#### YOUR ASSIGNMENT
Reproduce the entries that follow precisely, setting aside any images.

#### EXERCISE MATERIAL
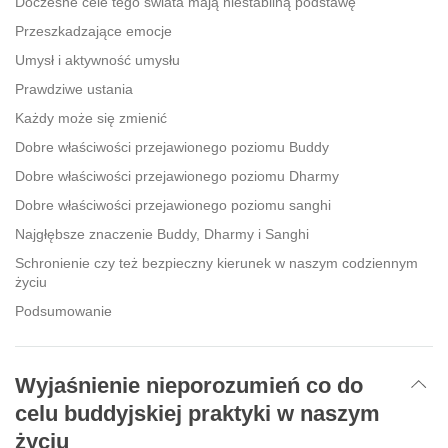
Doczesne cele tego świata mają niestabilną podstawę
Przeszkadzające emocje
Umysł i aktywność umysłu
Prawdziwe ustania
Każdy może się zmienić
Dobre właściwości przejawionego poziomu Buddy
Dobre właściwości przejawionego poziomu Dharmy
Dobre właściwości przejawionego poziomu sanghi
Najgłębsze znaczenie Buddy, Dharmy i Sanghi
Schronienie czy też bezpieczny kierunek w naszym codziennym
życiu
Podsumowanie
Wyjaśnienie nieporozumień co do
celu buddyjskiej praktyki w naszym
życiu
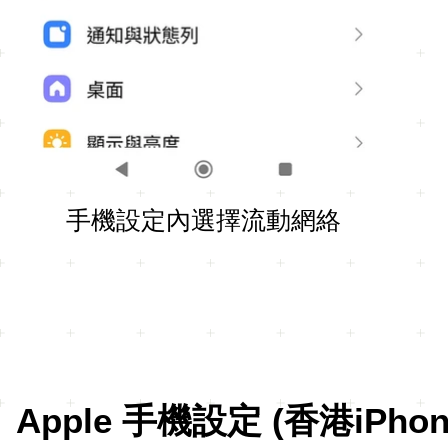
手機設定內選擇流動網絡
Apple 手機設定 (香港iPho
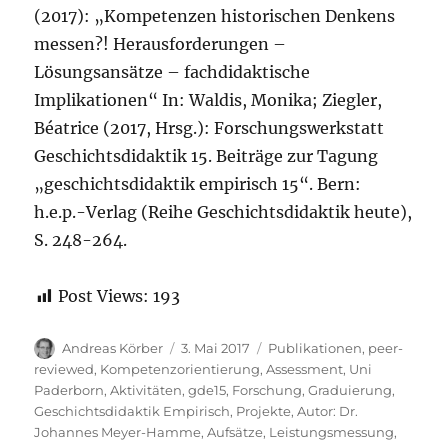
(2017): „Kompetenzen historischen Denkens
messen?! Herausforderungen –
Lösungsansätze – fachdidaktische
Implikationen“ In: Waldis, Monika; Ziegler,
Béatrice (2017, Hrsg.): Forschungswerkstatt
Geschichtsdidaktik 15. Beiträge zur Tagung
„geschichtsdidaktik empirisch 15“. Bern:
h.e.p.-Verlag (Reihe Geschichtsdidaktik heute),
S. 248-264.
Post Views:
193
Autor
Veröffentlicht
Kategorien
Andreas Körber
3. Mai 2017
Publikationen
,
peer-
am
reviewed
,
Kompetenzorientierung
,
Assessment
,
Uni
Paderborn
,
Aktivitäten
,
gde15
,
Forschung
,
Graduierung
,
Geschichtsdidaktik Empirisch
,
Projekte
,
Autor: Dr.
Johannes Meyer-Hamme
,
Aufsätze
,
Leistungsmessung
,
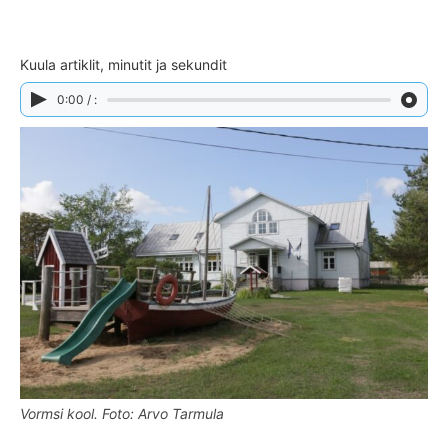
Kuula artiklit, minutit ja sekundit
0:00 / :
Vormsi kool. Foto: Arvo Tarmula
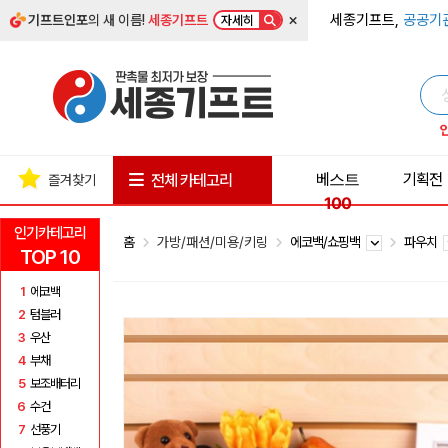
×
세종기프트,
공공기
기프트인포
의 새 이름!
세종기프트
자세히
베스트
기획전
전체 카테고리
즐겨찾기
100
인기카테고리
홈
가방/패션/미용/키링
에코백/쇼핑백
파우치
TOP 10
1
에코백
2
텀블러
3
우산
4
부채
5
보조배터리
6
수건
7
선풍기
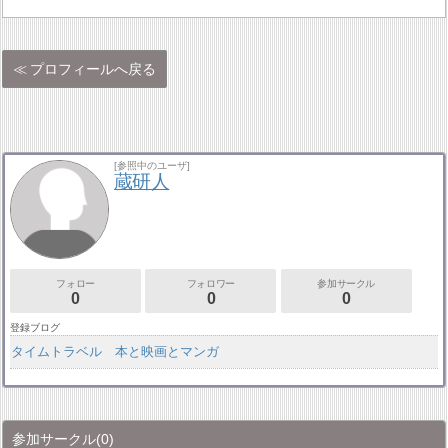
プロフィールへ戻る
[参照中のユーザ]
蔵研人
フォロー
フォロワー
参加サークル
0
0
0
登録ブログ
タイムトラベル 本と映画とマンガ
参加サークル
(0)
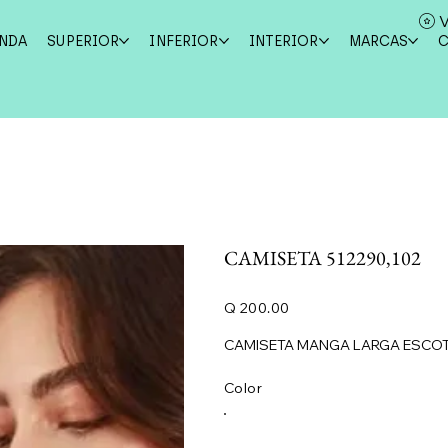
V
ENDA
SUPERIOR
INFERIOR
INTERIOR
MARCAS
CAMISETA 512290,102
Precio
Q 200.00
CAMISETA MANGA LARGA ESCOTE
Color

#### ANSWER SECTION
Doczesne cele tego świata mają niestabilną podstawę
Przeszkadzające emocje
Umysł i aktywność umysłu
Prawdziwe ustania
Każdy może się zmienić
Dobre właściwości przejawionego poziomu Buddy
Dobre właściwości przejawionego poziomu Dharmy
Dobre właściwości przejawionego poziomu sanghi
Najgłębsze znaczenie Buddy, Dharmy i Sanghi
Schronienie czy też bezpieczny kierunek w naszym codziennym
życiu
Podsumowanie
Wyjaśnienie nieporozumień co do
celu buddyjskiej praktyki w naszym
życiu
手機設定內選擇流動網絡
Apple 手機設定 (香港iPho
(2017): „Kompetenzen historischen Denkens
messen?! Herausforderungen –
Lösungsansätze – fachdidaktische
Implikationen“ In: Waldis, Monika; Ziegler,
Béatrice (2017, Hrsg.): Forschungswerkstatt
Geschichtsdidaktik 15. Beiträge zur Tagung
„geschichtsdidaktik empirisch 15“. Bern:
h.e.p.-Verlag (Reihe Geschichtsdidaktik heute),
S. 248-264.
Post Views:
193
Autor
Veröffentlicht
Kategorien
Andreas Körber
3. Mai 2017
Publikationen
,
peer-
am
reviewed
,
Kompetenzorientierung
,
Assessment
,
Uni
Paderborn
,
Aktivitäten
,
gde15
,
Forschung
,
Graduierung
,
Geschichtsdidaktik Empirisch
,
Projekte
,
Autor: Dr.
Johannes Meyer-Hamme
,
Aufsätze
,
Leistungsmessung
,
Kuula artiklit, minutit ja sekundit
0:00 / :
Vormsi kool. Foto: Arvo Tarmula
×
세종기프트,
공공기
기프트인포
의 새 이름!
세종기프트
자세히
베스트
기획전
전체 카테고리
즐겨찾기
100
인기카테고리
홈
가방/패션/미용/키링
에코백/쇼핑백
파우치
TOP 10
1
에코백
2
텀블러
3
우산
4
부채
5
보조배터리
6
수건
7
선풍기
プロフィールへ戻る
[参照中のユーザ]
蔵研人
フォロー
フォロワー
参加サークル
0
0
0
登録ブログ
タイムトラベル 本と映画とマンガ
参加サークル
(0)
V
ENDA
SUPERIOR
INFERIOR
INTERIOR
MARCAS
CAMISETA 512290,102
Precio
Q 200.00
CAMISETA MANGA LARGA ESCOTE
Color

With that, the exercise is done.